Opinión | MANO DE PÁGINA

Campanas de Gloria

El humor fue el más alto camuflaje de una poeta “para niños” a condición de que la leyeran cuando fueran adultos

La poeta Gloria Fuertes

La poeta Gloria Fuertes / EPE

Muchos infantes del tardobabyboom aún creían en los Reyes Magos (aunque nunca hayan desconfiado del carbón que traen) cuando insistía la incipiente tele en color: “Un globo, dos globos, tres globos… la Tierra es un globo donde vivo yo”. Fue la labor más nutricia de esta señora que, si escribía “para niños” [¡y niñas!], como rezaba su mejor disfraz de alto camuflaje, sólo lo hacía, en realidad, a condición de que la leyeran cuando fueran adultos. De ese modo, como guionista televisiva con voz de niño ronco, lograba ser tolerada como poeta civil crudamente reivindicativa, y machihembrada de mujer de dudosa conducta, en la España del tardofranquismo.

Sólo que en un país donde siempre han estado prohibidos los éxitos bidimensionales, ese rótulo fulgurante como poeta en guardería, digamos, eclipsó su condición de poeta de guardia, como anuncia uno de sus títulos emblemáticos; al punto de que “la Tierra es un globo que se me escapó”, continuaba el sonsonete de aquella canción infantil medio en blanco y negro todavía.

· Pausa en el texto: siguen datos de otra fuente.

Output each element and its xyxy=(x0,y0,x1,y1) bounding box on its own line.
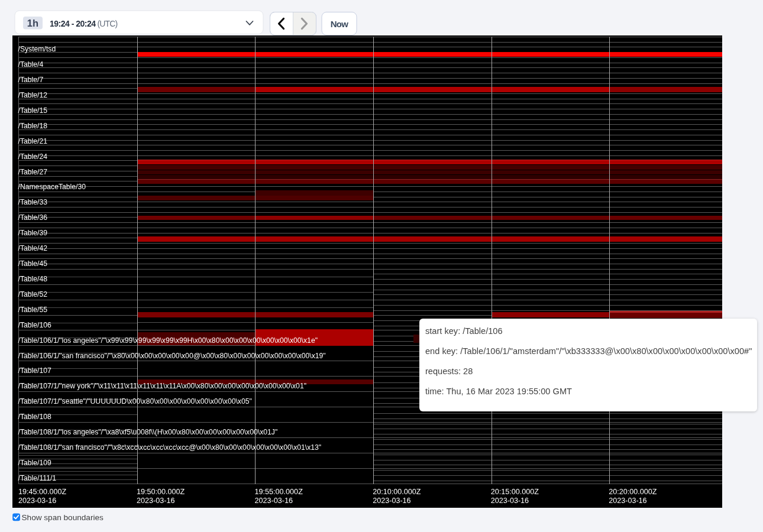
svg-text:start key: /Table/106: start key: /Table/106 xyxy=(425,326,503,336)
svg-text:1h: 1h xyxy=(27,18,38,28)
svg-text:end key: /Table/106/1/"amsterd: end key: /Table/106/1/"amsterdam"/"\xb33… xyxy=(425,346,752,356)
svg-text:time: Thu, 16 Mar 2023 19:55:0: time: Thu, 16 Mar 2023 19:55:00 GMT xyxy=(425,387,572,396)
svg-text:Now: Now xyxy=(331,19,348,29)
svg-text:Show span boundaries: Show span boundaries xyxy=(22,513,104,522)
svg-text:19:24 - 20:24 (UTC): 19:24 - 20:24 (UTC) xyxy=(50,19,117,28)
svg-text:requests: 28: requests: 28 xyxy=(425,366,473,376)
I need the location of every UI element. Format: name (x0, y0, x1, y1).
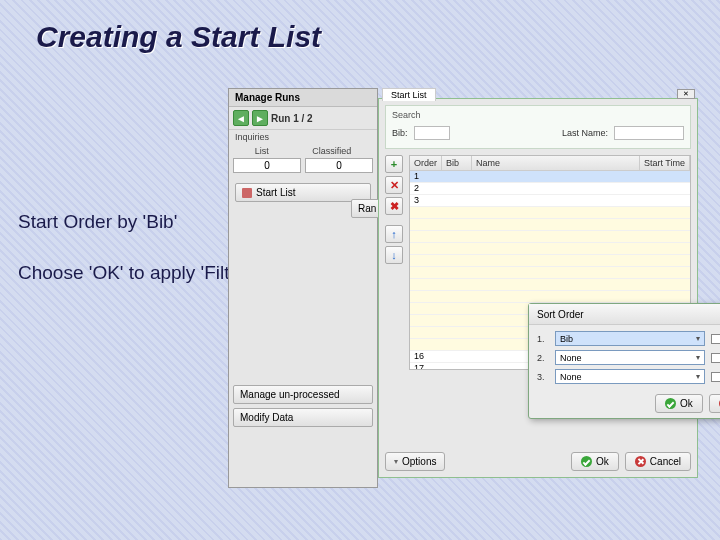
add-button[interactable]: + (385, 155, 403, 173)
toolbar: + ✕ ✖ ↑ ↓ (385, 155, 405, 370)
last-name-label: Last Name: (562, 128, 608, 138)
start-list-tab[interactable]: Start List (382, 88, 436, 101)
col-name[interactable]: Name (472, 156, 640, 170)
order-cell (410, 231, 442, 242)
classified-column-label: Classified (312, 146, 351, 156)
sort-desc-checkbox-3[interactable] (711, 372, 720, 382)
sort-ok-button[interactable]: Ok (655, 394, 703, 413)
col-start-time[interactable]: Start Time (640, 156, 690, 170)
bib-input[interactable] (414, 126, 450, 140)
sort-num-1: 1. (537, 334, 549, 344)
run-prev-button[interactable]: ◄ (233, 110, 249, 126)
start-list-close-button[interactable]: ✕ (677, 89, 695, 99)
table-row[interactable] (410, 243, 690, 255)
move-down-button[interactable]: ↓ (385, 246, 403, 264)
order-cell: 1 (410, 171, 442, 182)
modify-data-label: Modify Data (240, 412, 293, 423)
sort-ok-label: Ok (680, 398, 693, 409)
classified-value: 0 (305, 158, 373, 173)
list-value: 0 (233, 158, 301, 173)
start-list-footer: ▾ Options Ok Cancel (385, 452, 691, 471)
ok-icon (665, 398, 676, 409)
last-name-input[interactable] (614, 126, 684, 140)
ok-icon (581, 456, 592, 467)
sort-num-2: 2. (537, 353, 549, 363)
table-row[interactable]: 3 (410, 195, 690, 207)
instruction-line-1: Start Order by 'Bib' (18, 210, 250, 235)
table-header: Order Bib Name Start Time (410, 156, 690, 171)
table-row[interactable]: 2 (410, 183, 690, 195)
remove-button[interactable]: ✕ (385, 176, 403, 194)
sort-order-dialog: Sort Order ✕ 1. Bib ▾ Descending 2. None… (528, 303, 720, 419)
sort-row-3: 3. None ▾ Descending (537, 369, 720, 384)
chevron-down-icon: ▾ (394, 457, 398, 466)
order-cell: 17 (410, 363, 442, 369)
col-bib[interactable]: Bib (442, 156, 472, 170)
sort-desc-checkbox-1[interactable] (711, 334, 720, 344)
ran-button[interactable]: Ran (351, 199, 381, 218)
start-list-button-label: Start List (256, 187, 295, 198)
modify-data-button[interactable]: Modify Data (233, 408, 373, 427)
order-cell (410, 339, 442, 350)
search-title: Search (392, 110, 684, 120)
manage-runs-header: Manage Runs (229, 89, 377, 107)
manage-unprocessed-label: Manage un-processed (240, 389, 340, 400)
sort-field-3-value: None (560, 372, 582, 382)
order-cell: 2 (410, 183, 442, 194)
chevron-down-icon: ▾ (696, 372, 700, 381)
table-row[interactable] (410, 219, 690, 231)
slide-title: Creating a Start List (0, 0, 720, 54)
order-cell (410, 279, 442, 290)
ok-button[interactable]: Ok (571, 452, 619, 471)
cancel-button[interactable]: Cancel (625, 452, 691, 471)
manage-runs-panel: Manage Runs ◄ ► Run 1 / 2 Inquiries List… (228, 88, 378, 488)
search-panel: Search Bib: Last Name: (385, 105, 691, 149)
start-list-window: Start List ✕ Search Bib: Last Name: + ✕ … (378, 98, 698, 478)
inquiries-label: Inquiries (229, 130, 377, 144)
remove-all-button[interactable]: ✖ (385, 197, 403, 215)
sort-cancel-button[interactable]: Cancel (709, 394, 720, 413)
sort-row-1: 1. Bib ▾ Descending (537, 331, 720, 346)
col-order[interactable]: Order (410, 156, 442, 170)
order-cell (410, 327, 442, 338)
order-cell (410, 243, 442, 254)
order-cell (410, 303, 442, 314)
list-column-label: List (255, 146, 269, 156)
options-button[interactable]: ▾ Options (385, 452, 445, 471)
sort-field-1-value: Bib (560, 334, 573, 344)
move-up-button[interactable]: ↑ (385, 225, 403, 243)
table-row[interactable] (410, 207, 690, 219)
app-screenshot: Manage Runs ◄ ► Run 1 / 2 Inquiries List… (228, 88, 698, 488)
order-cell: 16 (410, 351, 442, 362)
sort-field-2-value: None (560, 353, 582, 363)
order-cell (410, 267, 442, 278)
run-next-button[interactable]: ► (252, 110, 268, 126)
run-label: Run 1 / 2 (271, 113, 313, 124)
table-row[interactable] (410, 255, 690, 267)
order-cell (410, 219, 442, 230)
sort-num-3: 3. (537, 372, 549, 382)
sort-field-1[interactable]: Bib ▾ (555, 331, 705, 346)
sort-desc-checkbox-2[interactable] (711, 353, 720, 363)
ok-label: Ok (596, 456, 609, 467)
sort-row-2: 2. None ▾ Descending (537, 350, 720, 365)
instruction-text: Start Order by 'Bib' Choose 'OK' to appl… (18, 210, 250, 311)
order-cell (410, 315, 442, 326)
table-row[interactable] (410, 279, 690, 291)
table-row[interactable] (410, 291, 690, 303)
manage-unprocessed-button[interactable]: Manage un-processed (233, 385, 373, 404)
ran-button-label: Ran (358, 203, 376, 214)
sort-field-2[interactable]: None ▾ (555, 350, 705, 365)
cancel-icon (635, 456, 646, 467)
sort-field-3[interactable]: None ▾ (555, 369, 705, 384)
options-label: Options (402, 456, 436, 467)
order-cell (410, 207, 442, 218)
table-row[interactable] (410, 267, 690, 279)
start-list-icon (242, 188, 252, 198)
sort-order-title: Sort Order (537, 309, 584, 320)
order-cell (410, 255, 442, 266)
chevron-down-icon: ▾ (696, 334, 700, 343)
table-row[interactable] (410, 231, 690, 243)
chevron-down-icon: ▾ (696, 353, 700, 362)
table-row[interactable]: 1 (410, 171, 690, 183)
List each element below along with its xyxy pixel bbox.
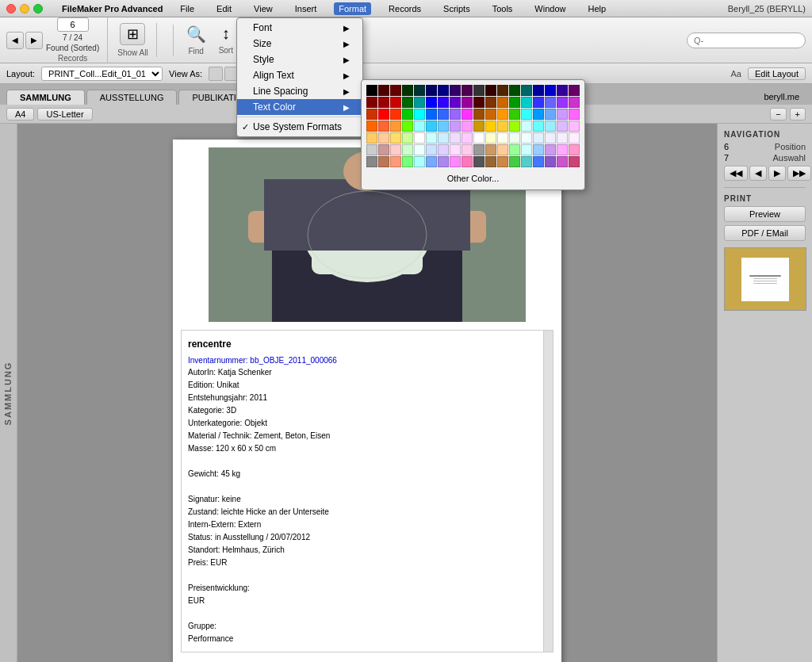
menu-item-align-text[interactable]: Align Text ▶ — [237, 67, 362, 83]
menu-insert[interactable]: Insert — [290, 2, 322, 15]
color-cell[interactable] — [545, 144, 556, 155]
minimize-button[interactable] — [20, 4, 29, 13]
find-icon[interactable]: 🔍 — [186, 25, 206, 44]
color-cell[interactable] — [438, 97, 449, 108]
color-cell[interactable] — [545, 97, 556, 108]
color-cell[interactable] — [462, 144, 473, 155]
color-cell[interactable] — [390, 109, 401, 120]
color-cell[interactable] — [485, 85, 496, 96]
color-cell[interactable] — [462, 121, 473, 132]
color-cell[interactable] — [485, 121, 496, 132]
color-cell[interactable] — [557, 85, 568, 96]
color-cell[interactable] — [545, 156, 556, 167]
color-cell[interactable] — [390, 144, 401, 155]
color-cell[interactable] — [485, 132, 496, 143]
color-cell[interactable] — [414, 121, 425, 132]
preview-print-button[interactable]: Preview — [724, 206, 806, 222]
maximize-button[interactable] — [33, 4, 43, 13]
color-cell[interactable] — [557, 156, 568, 167]
color-cell[interactable] — [521, 97, 532, 108]
color-cell[interactable] — [497, 132, 508, 143]
color-cell[interactable] — [366, 85, 377, 96]
color-cell[interactable] — [438, 85, 449, 96]
menu-item-use-system-formats[interactable]: Use System Formats — [237, 119, 362, 135]
color-cell[interactable] — [509, 97, 520, 108]
color-cell[interactable] — [521, 109, 532, 120]
color-cell[interactable] — [378, 121, 389, 132]
color-cell[interactable] — [473, 144, 485, 155]
color-cell[interactable] — [366, 121, 377, 132]
color-cell[interactable] — [569, 97, 580, 108]
color-cell[interactable] — [569, 85, 580, 96]
color-cell[interactable] — [366, 97, 377, 108]
color-cell[interactable] — [569, 121, 580, 132]
color-cell[interactable] — [473, 132, 485, 143]
color-cell[interactable] — [438, 144, 449, 155]
color-cell[interactable] — [485, 156, 496, 167]
menu-records[interactable]: Records — [384, 2, 426, 15]
color-cell[interactable] — [426, 132, 437, 143]
color-cell[interactable] — [509, 132, 520, 143]
color-cell[interactable] — [462, 132, 473, 143]
color-cell[interactable] — [462, 97, 473, 108]
menu-help[interactable]: Help — [583, 2, 611, 15]
color-cell[interactable] — [569, 132, 580, 143]
record-number-input[interactable] — [57, 17, 89, 32]
color-cell[interactable] — [426, 85, 437, 96]
color-cell[interactable] — [462, 156, 473, 167]
color-cell[interactable] — [509, 85, 520, 96]
edit-layout-button[interactable]: Edit Layout — [748, 67, 806, 80]
menu-window[interactable]: Window — [530, 2, 570, 15]
color-cell[interactable] — [497, 121, 508, 132]
show-all-icon[interactable]: ⊞ — [120, 23, 145, 45]
view-form-button[interactable] — [209, 67, 223, 81]
color-cell[interactable] — [426, 156, 437, 167]
color-cell[interactable] — [414, 109, 425, 120]
menu-item-style[interactable]: Style ▶ — [237, 52, 362, 67]
color-cell[interactable] — [402, 156, 413, 167]
color-cell[interactable] — [521, 144, 532, 155]
color-cell[interactable] — [378, 132, 389, 143]
color-cell[interactable] — [414, 156, 425, 167]
color-cell[interactable] — [390, 85, 401, 96]
color-cell[interactable] — [533, 144, 544, 155]
color-cell[interactable] — [533, 121, 544, 132]
color-cell[interactable] — [557, 97, 568, 108]
nav-back-button[interactable]: ◀ — [6, 32, 24, 49]
color-cell[interactable] — [509, 156, 520, 167]
color-cell[interactable] — [414, 97, 425, 108]
color-cell[interactable] — [557, 109, 568, 120]
color-cell[interactable] — [378, 109, 389, 120]
color-cell[interactable] — [414, 144, 425, 155]
color-cell[interactable] — [473, 109, 485, 120]
color-cell[interactable] — [533, 156, 544, 167]
menu-edit[interactable]: Edit — [212, 2, 236, 15]
color-cell[interactable] — [402, 144, 413, 155]
menu-scripts[interactable]: Scripts — [439, 2, 475, 15]
color-cell[interactable] — [438, 132, 449, 143]
tab-sammlung[interactable]: SAMMLUNG — [6, 90, 85, 105]
minus-button[interactable]: − — [770, 108, 786, 121]
color-cell[interactable] — [426, 109, 437, 120]
color-cell[interactable] — [366, 132, 377, 143]
color-cell[interactable] — [426, 144, 437, 155]
color-cell[interactable] — [509, 144, 520, 155]
other-color-button[interactable]: Other Color... — [366, 172, 580, 185]
menu-item-text-color[interactable]: Text Color ▶ — [237, 99, 362, 115]
color-cell[interactable] — [414, 132, 425, 143]
color-cell[interactable] — [521, 85, 532, 96]
nav-prev-button[interactable]: ◀ — [749, 166, 767, 181]
text-scrollbar[interactable] — [543, 331, 553, 652]
color-cell[interactable] — [533, 132, 544, 143]
color-cell[interactable] — [485, 109, 496, 120]
color-cell[interactable] — [473, 121, 485, 132]
color-cell[interactable] — [545, 132, 556, 143]
color-cell[interactable] — [414, 85, 425, 96]
color-cell[interactable] — [521, 156, 532, 167]
color-cell[interactable] — [366, 109, 377, 120]
color-cell[interactable] — [497, 97, 508, 108]
nav-first-button[interactable]: ◀◀ — [724, 166, 748, 181]
nav-next-button[interactable]: ▶ — [768, 166, 786, 181]
pdf-email-button[interactable]: PDF / EMail — [724, 225, 806, 241]
record-link[interactable]: Inventarnummer: bb_OBJE_2011_000066 — [188, 356, 337, 365]
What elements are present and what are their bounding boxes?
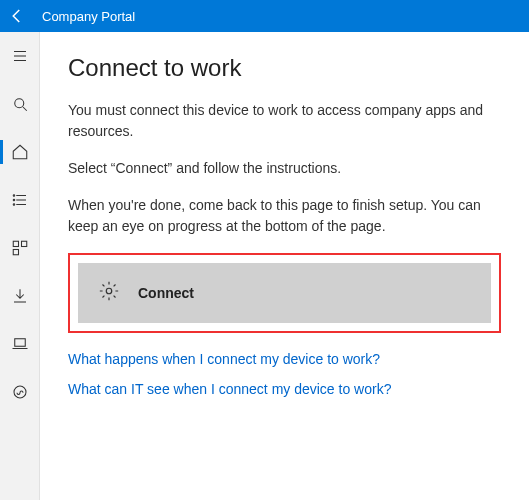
svg-point-10 bbox=[13, 204, 15, 206]
connect-highlight-box: Connect bbox=[68, 253, 501, 333]
intro-paragraph-3: When you're done, come back to this page… bbox=[68, 195, 501, 237]
svg-rect-12 bbox=[21, 241, 26, 246]
titlebar: Company Portal bbox=[0, 0, 529, 32]
hamburger-icon[interactable] bbox=[0, 40, 40, 72]
page-title: Connect to work bbox=[68, 54, 501, 82]
svg-rect-13 bbox=[13, 250, 18, 255]
back-icon[interactable] bbox=[8, 7, 26, 25]
download-icon[interactable] bbox=[0, 280, 40, 312]
support-icon[interactable] bbox=[0, 376, 40, 408]
svg-point-9 bbox=[13, 199, 15, 201]
svg-rect-15 bbox=[14, 339, 25, 347]
svg-point-18 bbox=[106, 288, 112, 294]
svg-point-8 bbox=[13, 195, 15, 197]
link-what-happens[interactable]: What happens when I connect my device to… bbox=[68, 351, 501, 367]
svg-rect-11 bbox=[13, 241, 18, 246]
list-icon[interactable] bbox=[0, 184, 40, 216]
main-content: Connect to work You must connect this de… bbox=[40, 32, 529, 500]
gear-icon bbox=[98, 280, 120, 306]
connect-label: Connect bbox=[138, 285, 194, 301]
svg-line-4 bbox=[23, 107, 27, 111]
home-icon[interactable] bbox=[0, 136, 40, 168]
connect-button[interactable]: Connect bbox=[78, 263, 491, 323]
apps-icon[interactable] bbox=[0, 232, 40, 264]
intro-paragraph-2: Select “Connect” and follow the instruct… bbox=[68, 158, 501, 179]
laptop-icon[interactable] bbox=[0, 328, 40, 360]
sidebar bbox=[0, 32, 40, 500]
search-icon[interactable] bbox=[0, 88, 40, 120]
app-title: Company Portal bbox=[42, 9, 135, 24]
link-what-can-it-see[interactable]: What can IT see when I connect my device… bbox=[68, 381, 501, 397]
svg-point-3 bbox=[14, 99, 23, 108]
intro-paragraph-1: You must connect this device to work to … bbox=[68, 100, 501, 142]
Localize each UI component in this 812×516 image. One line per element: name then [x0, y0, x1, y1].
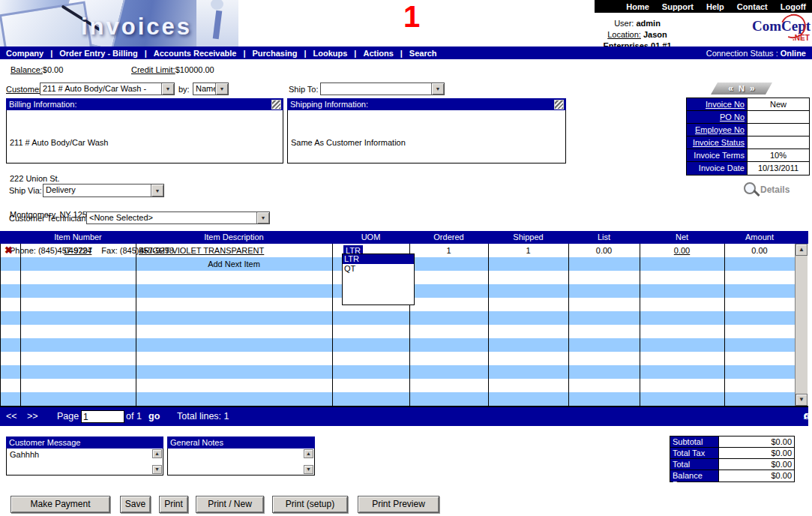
location-label[interactable]: Location: [607, 30, 641, 39]
ordered-value[interactable]: 1 [409, 244, 488, 257]
menu-purchasing[interactable]: Purchasing [253, 49, 298, 58]
total-lines-label: Total lines: 1 [177, 407, 229, 426]
ship-via-select[interactable]: Delivery ▼ [43, 184, 164, 197]
list-price-value: 0.00 [568, 244, 640, 257]
by-select[interactable]: Name ▼ [193, 82, 229, 95]
menu-separator: | [50, 49, 52, 58]
by-select-value: Name [193, 83, 215, 94]
scroll-up-icon[interactable]: ▲ [796, 244, 808, 256]
make-payment-button[interactable]: Make Payment [10, 496, 110, 513]
print-setup-button[interactable]: Print (setup) [272, 496, 348, 513]
page-next-button[interactable]: >> [27, 407, 38, 426]
total-tax-label: Total Tax [670, 448, 719, 458]
scroll-down-icon[interactable]: ▼ [152, 465, 162, 474]
column-divider [724, 244, 725, 406]
top-link-contact[interactable]: Contact [737, 2, 768, 11]
balance-label[interactable]: Balance: [10, 65, 43, 74]
table-row [0, 379, 795, 392]
print-button[interactable]: Print [159, 496, 188, 513]
chevron-down-icon[interactable]: ▼ [431, 83, 444, 94]
invoice-date-value[interactable]: 10/13/2011 [748, 162, 809, 175]
chevron-down-icon[interactable]: ▼ [215, 83, 228, 94]
table-row [0, 365, 795, 379]
item-description-link[interactable]: BRIGHT VIOLET TRANSPARENT [139, 244, 331, 257]
print-new-button[interactable]: Print / New [196, 496, 264, 513]
customer-message-input[interactable]: Gahhhh ▲ ▼ [6, 448, 163, 476]
menu-order-entry-billing[interactable]: Order Entry - Billing [59, 49, 138, 58]
employee-no-label[interactable]: Employee No [687, 124, 748, 136]
net-price-link[interactable]: 0.00 [640, 244, 724, 257]
customer-label[interactable]: Customer: [6, 85, 44, 94]
employee-no-row: Employee No [687, 124, 809, 136]
edit-notes-icon[interactable] [271, 100, 281, 110]
next-record-icon[interactable]: » [750, 83, 755, 94]
po-no-value[interactable] [748, 111, 809, 123]
shipping-panel: Shipping Information: Same As Customer I… [287, 98, 566, 164]
invoice-status-label[interactable]: Invoice Status [687, 136, 748, 148]
customer-technician-select[interactable]: <None Selected> ▼ [86, 212, 270, 224]
chevron-down-icon[interactable]: ▼ [256, 212, 269, 224]
top-link-home[interactable]: Home [626, 2, 649, 11]
user-value: admin [636, 19, 660, 28]
menu-actions[interactable]: Actions [363, 49, 393, 58]
items-table-header: Item Number Item Description UOM Ordered… [0, 231, 808, 244]
menu-accounts-receivable[interactable]: Accounts Receivable [154, 49, 237, 58]
scroll-down-icon[interactable]: ▼ [796, 394, 808, 406]
subtotal-value: $0.00 [719, 436, 794, 447]
page-prev-button[interactable]: << [6, 407, 17, 426]
ship-to-select[interactable]: ▼ [320, 82, 445, 95]
top-link-help[interactable]: Help [706, 2, 724, 11]
save-button[interactable]: Save [120, 496, 151, 513]
credit-limit-label[interactable]: Credit Limit: [131, 65, 175, 74]
item-number-link[interactable]: 049724 [20, 244, 136, 257]
prev-record-icon[interactable]: « [728, 83, 733, 94]
add-next-item-button[interactable]: Add Next Item [136, 257, 332, 271]
page-label: Page [57, 407, 79, 426]
shipped-value[interactable]: 1 [488, 244, 568, 257]
top-link-support[interactable]: Support [662, 2, 694, 11]
general-notes-input[interactable]: ▲ ▼ [167, 448, 315, 476]
total-value: $0.00 [719, 459, 794, 470]
details-button[interactable]: Details [760, 184, 790, 195]
invoice-date-row: Invoice Date 10/13/2011 [687, 162, 809, 175]
pagination-bar: << >> Page of 1 go Total lines: 1 On Ord… [0, 407, 808, 426]
menu-lookups[interactable]: Lookups [313, 49, 348, 58]
menu-separator: | [354, 49, 356, 58]
total-label: Total [670, 459, 719, 470]
po-no-label[interactable]: PO No [687, 111, 748, 123]
col-ordered: Ordered [409, 231, 488, 244]
invoice-no-label[interactable]: Invoice No [687, 98, 748, 110]
scroll-up-icon[interactable]: ▲ [152, 449, 162, 458]
top-link-logoff[interactable]: Logoff [781, 2, 806, 11]
shipping-panel-header: Shipping Information: [287, 98, 566, 110]
total-tax-row: Total Tax $0.00 [670, 448, 794, 459]
credit-limit-field: Credit Limit:$10000.00 [131, 65, 214, 74]
invoice-no-row: Invoice No New [687, 98, 809, 111]
customer-technician-label: Customer Technician [9, 214, 86, 223]
delete-row-icon[interactable]: ✖ [4, 244, 13, 257]
scroll-up-icon[interactable]: ▲ [304, 449, 313, 458]
top-links-bar: Home Support Help Contact Logoff [595, 0, 812, 13]
uom-option-ltr[interactable]: LTR [343, 254, 414, 264]
chevron-down-icon[interactable]: ▼ [161, 83, 174, 94]
customer-select[interactable]: 211 # Auto Body/Car Wash - ▼ [40, 82, 175, 95]
ship-via-select-value: Delivery [43, 184, 151, 196]
menu-search[interactable]: Search [409, 49, 437, 58]
balance-due-row: Balance Due $0.00 [670, 470, 794, 482]
table-scrollbar[interactable]: ▲ ▼ [795, 244, 808, 406]
print-preview-button[interactable]: Print Preview [358, 496, 439, 513]
scroll-down-icon[interactable]: ▼ [304, 465, 313, 474]
subtotal-label: Subtotal [670, 436, 719, 447]
column-divider [640, 244, 640, 406]
page-input[interactable] [81, 410, 124, 423]
main-menu-bar: Company | Order Entry - Billing | Accoun… [0, 46, 812, 59]
chevron-down-icon[interactable]: ▼ [151, 184, 163, 196]
invoice-terms-value: 10% DISCOUNT [748, 149, 809, 161]
new-record-button[interactable]: N [739, 83, 745, 94]
page-go-button[interactable]: go [148, 407, 160, 426]
uom-option-qt[interactable]: QT [343, 264, 414, 274]
connection-status-label: Connection Status : [706, 49, 778, 58]
employee-no-value[interactable] [748, 124, 809, 136]
edit-notes-icon[interactable] [554, 100, 564, 110]
menu-company[interactable]: Company [6, 49, 43, 58]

Cuando acaba de cumplirse un cuarto de siglo de su fallecimiento, hay que señalarlo a las claras: hubo de bucear en su figura y su obra un destacamento de hispanistas norteamericanos -Andrew P. Debicki, Sylvia Sherno, Margaret Helen Persin o John Wilcox, entre otr@s- para ser valorada, más acá de la irregularidad de su verso, como un epifenómeno ineludible en la horma rigurosamente masculina -un atrincherado club only for men- de la poesía social española, a la que se adscribió solísima, sin permiso ni ismo alguno, y por ello necesariamente travestida (de versificadora infantil: “in-fans” significa, etimológicamente, “que no habla”, y ya lo advirtió en uno de sus versos célebres: “Escribo porque eso, / porque no puedo hablar”), camuflando de pintorescas glorietas sus particulares barricadas.

“Soy como esa isla ignorada / acunada por árboles jugosos / en el centro de un mar / que no me entiende, / rodeada de nada, nada sólo”, señaló en su primer poemario que, aunque publicado al filo del medio siglo, escribió en su adolescencia de “patito feo” y corpulento aquella mecanógrafa, hija de una costurera y de un portero de fincas del Madrid castizo, que se conjuró devenir por sus propios medios en una Gertrudis Stein de Chamberí antes de que cualquier hijo de vecino le prometiera erigirla en emperatriz de Lavapiés.

Fijación primordial

Ya en ese primer poemario late su perenne fijación primordial: la fraudulenta e inapelable puerta corredera, casi como una lámina o pelleja de saliva, entre el amor y el desamor (“Para enseñarme a llorar / me besaron una tarde, / y se llevaron la boca / y me dejaron la sangre”, dice en el poema Balada sonámbula); un sentimiento que se acucia, claro, cuando se es distinta, porque entonces atañe -su otro palo- al conjunto del engranaje social. “No doy al César lo que es del César porque nunca tuve nada del César”, exclama en otra parte, al tiempo que aprovecha a definirse como un híbrido “de Quijote y Sancha”, y se pregunta: “¿Dónde mi Dulcineo? / ¿En qué Toboso?”.

En sendos prólogos, sus amigos Paco Nieva y Francisco Ayala la invisten perteneciente a “un tercer sexo”, capaz de poner en evidencia, incluso, a “los poetisos”... Por su parte, hubo de aguardar a la edad de la jubilación para poder expresar que la anatomía de sus amores predilectos tiene “senos” (Historia de Gloria, 1981). Quien fue siempre franca en reconocer que “no quiero ser una escritora para escritores, ni maestra en nada”, hubo de jugar todo el tiempo al escondite en ese crucial flanco del amor/desamor prohibido; aviarse de rositas con efecto preventivo, entre humoradas proclamadas con voz de niña cazallera. Y, una vez más, jugar a hacer que le decía al lector lo que, en realidad, se recetaba a sí misma: “Libérate de la angustia / huyendo de la quema / sobre los lomos del humor”.